Good examples of tags might be:

  • branch
  • platform
  • hostname (for scriptworkers and others where this makes sense, not docker)
  • The unit of any collected measurement – bytes, bps, Mbps, gigaparsecs per hour. Essential if we want to compare two metrics and know whether the comparison is meaningful
  • script name and version (“There’s a spike here when we changed from scriptv1 to scriptv2!”)

See also Metrics 2.0 for useful guidance.

with ddstats.timer(‘sleeptimer’, tags=metric_tags)

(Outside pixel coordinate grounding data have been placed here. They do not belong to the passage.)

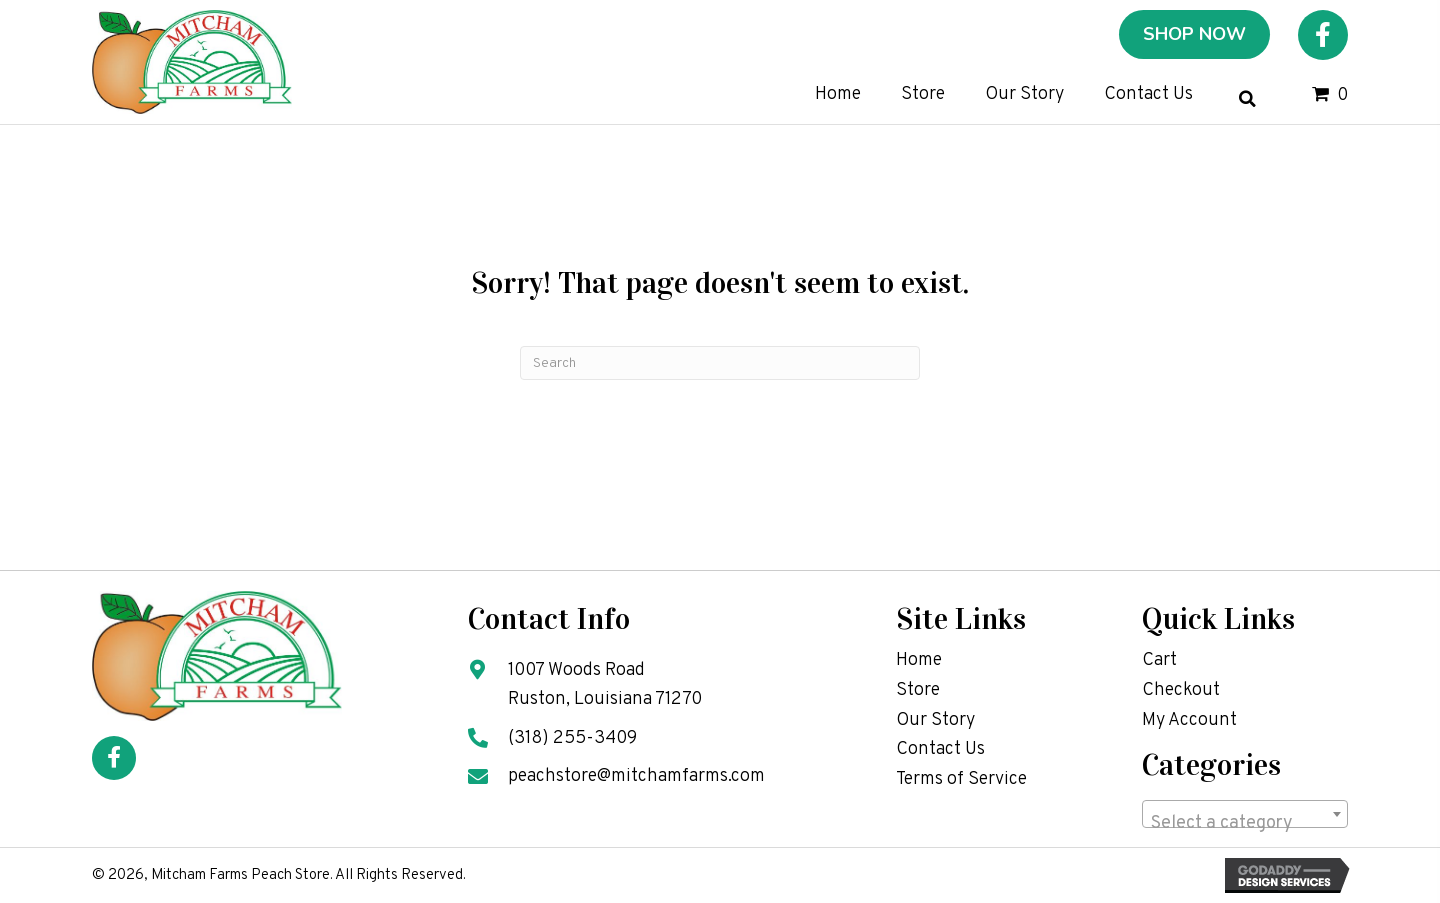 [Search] (720, 363)
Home (919, 660)
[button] (1323, 35)
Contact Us (940, 749)
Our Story (935, 720)
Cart (1159, 660)
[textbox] (1245, 824)
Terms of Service (961, 779)
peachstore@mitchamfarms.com (636, 776)
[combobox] (1245, 814)
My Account (1189, 720)
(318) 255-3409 (572, 738)
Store (918, 690)
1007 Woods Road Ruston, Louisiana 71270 (605, 685)
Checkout (1181, 690) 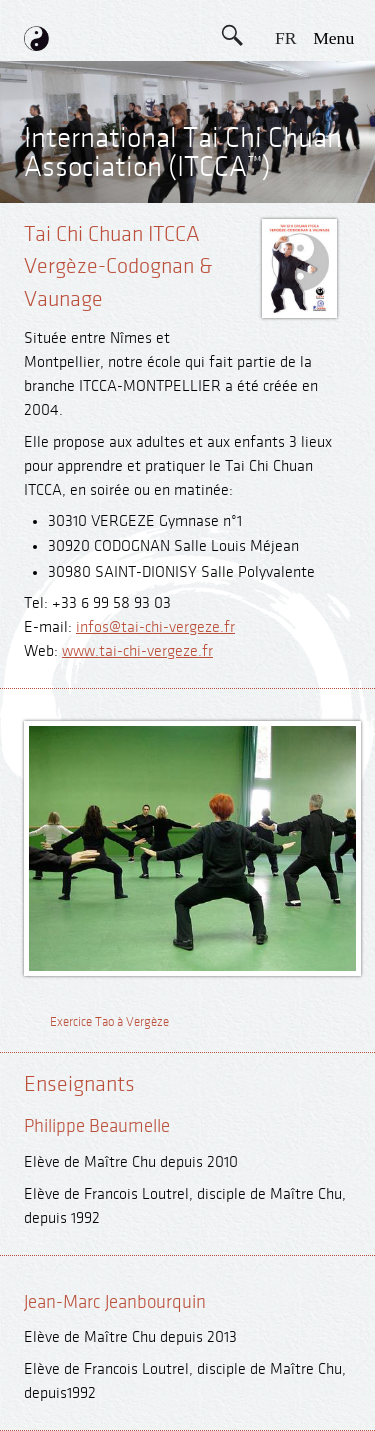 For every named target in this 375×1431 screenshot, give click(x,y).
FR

A straightforward enough example – when entering the context, the time is recorded, and when the context exits the difference in time is submitted. In this example the metric name will be ‘releng.sandbox.blogpost.sleeptimer’, and it will be tagged with the tags set just above.

The ‘dog’ command line tool

Sometimes you may need a shell script to send metrics. If you’ve installed datadogpy, then there will be a command to send data and make a few other queries. Its basic use will be like this:

dog metric post "releng.sandbox.mytest.metric" 1.0

To add tags:

dog metric post "releng.sandbox.mytest.metric" 1.0 --tags "tag1:value1,tag2:value2"

The current hostname will be automatically added as a tag. If you’re running in a docker-worker, or don’t care about the hostname of the instance that produced the metric, then you can add the –no_host option to avoid sending the hostname.

The .dogrc file

To get the command-line tool to work, it needs a configuration file with the API key in. This is configparser compatible:

[Connection]
apikey = api_key_goes_here
appkey =

(Yes, appkey can be left blank)

Funsize has an example of generating this dogrc file from a surrounding python script.